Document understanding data
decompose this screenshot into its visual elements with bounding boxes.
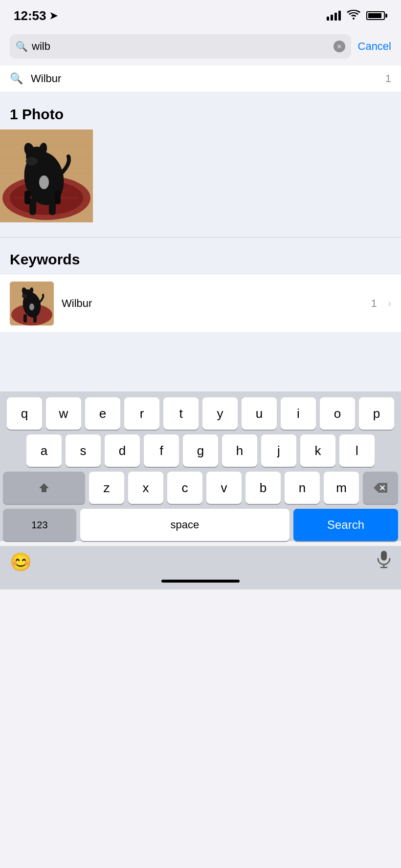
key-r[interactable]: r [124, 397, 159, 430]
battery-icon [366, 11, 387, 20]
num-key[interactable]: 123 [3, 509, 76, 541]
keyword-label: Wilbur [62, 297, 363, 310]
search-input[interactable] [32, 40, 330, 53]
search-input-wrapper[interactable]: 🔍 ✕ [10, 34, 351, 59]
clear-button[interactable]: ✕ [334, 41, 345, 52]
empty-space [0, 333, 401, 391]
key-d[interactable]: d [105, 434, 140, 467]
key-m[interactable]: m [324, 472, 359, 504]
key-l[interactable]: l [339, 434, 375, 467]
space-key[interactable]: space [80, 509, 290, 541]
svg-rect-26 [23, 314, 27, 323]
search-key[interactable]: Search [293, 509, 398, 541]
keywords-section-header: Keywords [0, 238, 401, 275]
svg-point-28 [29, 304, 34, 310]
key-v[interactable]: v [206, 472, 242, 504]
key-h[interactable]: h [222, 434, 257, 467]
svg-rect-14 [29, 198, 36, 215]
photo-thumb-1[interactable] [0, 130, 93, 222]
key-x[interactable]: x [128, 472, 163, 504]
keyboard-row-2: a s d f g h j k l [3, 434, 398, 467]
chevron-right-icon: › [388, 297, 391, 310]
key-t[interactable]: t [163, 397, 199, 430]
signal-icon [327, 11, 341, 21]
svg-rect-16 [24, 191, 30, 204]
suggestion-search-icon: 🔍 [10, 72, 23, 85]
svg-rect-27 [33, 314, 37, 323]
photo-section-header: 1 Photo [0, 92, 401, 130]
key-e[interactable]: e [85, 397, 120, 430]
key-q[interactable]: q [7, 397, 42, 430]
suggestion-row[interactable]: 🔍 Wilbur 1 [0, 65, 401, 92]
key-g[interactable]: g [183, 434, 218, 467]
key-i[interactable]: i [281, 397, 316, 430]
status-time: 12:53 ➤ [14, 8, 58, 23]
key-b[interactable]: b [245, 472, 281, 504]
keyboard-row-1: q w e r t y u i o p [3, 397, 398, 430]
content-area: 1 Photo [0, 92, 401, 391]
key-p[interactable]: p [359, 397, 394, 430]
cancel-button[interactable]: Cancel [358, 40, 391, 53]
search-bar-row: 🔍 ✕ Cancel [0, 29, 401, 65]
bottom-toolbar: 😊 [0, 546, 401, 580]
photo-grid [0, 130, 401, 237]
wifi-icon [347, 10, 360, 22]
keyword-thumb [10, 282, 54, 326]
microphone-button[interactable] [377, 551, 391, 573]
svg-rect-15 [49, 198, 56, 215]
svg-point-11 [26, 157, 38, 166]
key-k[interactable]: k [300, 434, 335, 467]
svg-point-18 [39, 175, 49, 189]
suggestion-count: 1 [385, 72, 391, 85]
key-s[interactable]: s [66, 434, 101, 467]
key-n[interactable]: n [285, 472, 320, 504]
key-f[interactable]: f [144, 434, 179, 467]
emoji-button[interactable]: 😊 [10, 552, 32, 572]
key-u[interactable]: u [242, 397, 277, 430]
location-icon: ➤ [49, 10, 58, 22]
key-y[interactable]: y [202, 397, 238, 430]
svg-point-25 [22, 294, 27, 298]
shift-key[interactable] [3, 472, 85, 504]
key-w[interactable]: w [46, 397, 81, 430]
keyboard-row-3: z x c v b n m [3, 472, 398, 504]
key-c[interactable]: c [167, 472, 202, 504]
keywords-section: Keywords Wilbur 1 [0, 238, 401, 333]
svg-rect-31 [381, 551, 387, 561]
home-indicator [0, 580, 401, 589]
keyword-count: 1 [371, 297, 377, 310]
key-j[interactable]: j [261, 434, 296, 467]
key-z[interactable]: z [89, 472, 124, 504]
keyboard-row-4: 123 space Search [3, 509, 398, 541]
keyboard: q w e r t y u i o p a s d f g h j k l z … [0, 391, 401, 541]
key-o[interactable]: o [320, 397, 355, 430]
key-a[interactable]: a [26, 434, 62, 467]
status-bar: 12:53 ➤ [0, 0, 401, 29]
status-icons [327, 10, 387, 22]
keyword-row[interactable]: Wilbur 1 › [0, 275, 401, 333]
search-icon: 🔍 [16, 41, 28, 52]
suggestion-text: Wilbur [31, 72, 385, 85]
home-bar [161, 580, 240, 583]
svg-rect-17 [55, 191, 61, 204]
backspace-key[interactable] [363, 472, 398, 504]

• _WHAT YOU WILL DO_: Show a copy of each line from the records above in which the string "Keywords" occurs.

• _RESULT FOR THIS EXERCISE_:
keywords-section-header: Keywords [0, 238, 401, 275]
keywords-section: Keywords Wilbur 1 [0, 238, 401, 333]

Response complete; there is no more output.